From the three examples above, we see the variance is reduce and you will never fail more than 400 times.

## Remark

In the above procedure, the accumulated gained value `left` is greater than or equal to 0.0. But it can also be negative without any alteration of the code. In that case, the winning probability is even smaller since it has to compensate the negative value to win.

In [26]:
procedure = accumulated(0.01, 0.005, start=-1.5)

In [27]:
acc_dic = mc(procedure, simulation=1_000_000)

In [28]:
get_mean_std(acc_dic)

(246.47843233916686, 143.7873340274906)

In [29]:
plot_pdf(acc_dic)

FigureWidget({
    'data': [{'type': 'scatter',
              'uid': '214080b1-1c70-4158-906c-679f5701dac8',
 …

In [30]:
plot_cdf(acc_dic)

FigureWidget({
    'data': [{'type': 'scatter',
              'uid': 'ddf43009-d11b-40d8-9bae-b1ecc0140729',
 …

### Still the uniform distribution

## More complex methods

In the above method, when lose we gain a fixed value x. We can change it to make more complex methods.
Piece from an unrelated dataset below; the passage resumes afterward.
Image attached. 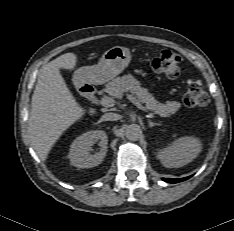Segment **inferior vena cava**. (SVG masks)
Instances as JSON below:
<instances>
[{"label": "inferior vena cava", "mask_w": 234, "mask_h": 231, "mask_svg": "<svg viewBox=\"0 0 234 231\" xmlns=\"http://www.w3.org/2000/svg\"><path fill=\"white\" fill-rule=\"evenodd\" d=\"M102 118L106 121H117L121 116L117 113H105Z\"/></svg>", "instance_id": "inferior-vena-cava-1"}]
</instances>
For example, gain x1 when the accumulated gain is less than 0.5 and gain x2 otherwise.

In [31]:
def accumulated_complex(p, x1, x2):
    assert p >= x1 >= 0 and p >= x2 >= 0
    left = 0
    def procedure():
        nonlocal left
        to_left = x1 if left < 0.5 else x2
        if left + p < 1:
            r = (p - to_left) / (1 - left - to_left)
            win = random.random() < r
            if win:
                left = 0
            else:
                left += to_left
            return win
        else:
            left = left + p - 1
            return True
    return procedure

In [32]:
procedure = accumulated_complex(0.01, 0.007, 0.003)

In [33]:
acc_dic = mc(procedure, simulation=1_000_000)

In [34]:
get_mean_std(acc_dic)

(100.22604250200482, 49.3414671281844)

In [35]:
plot_pdf(acc_dic)

FigureWidget({
    'data': [{'type': 'scatter',
              'uid': '554fe890-bfc2-49ed-a946-030584ab057a',
 …

In [36]:
plot_cdf(acc_dic)

FigureWidget({
    'data': [{'type': 'scatter',
              'uid': '1cb185e7-3e5d-4ab4-92f1-83f908943785',
 …

## Conclusion

We introduced a lottery method that has lower variances than geometric distributions and can also easily keep the gaining expectation unchanged.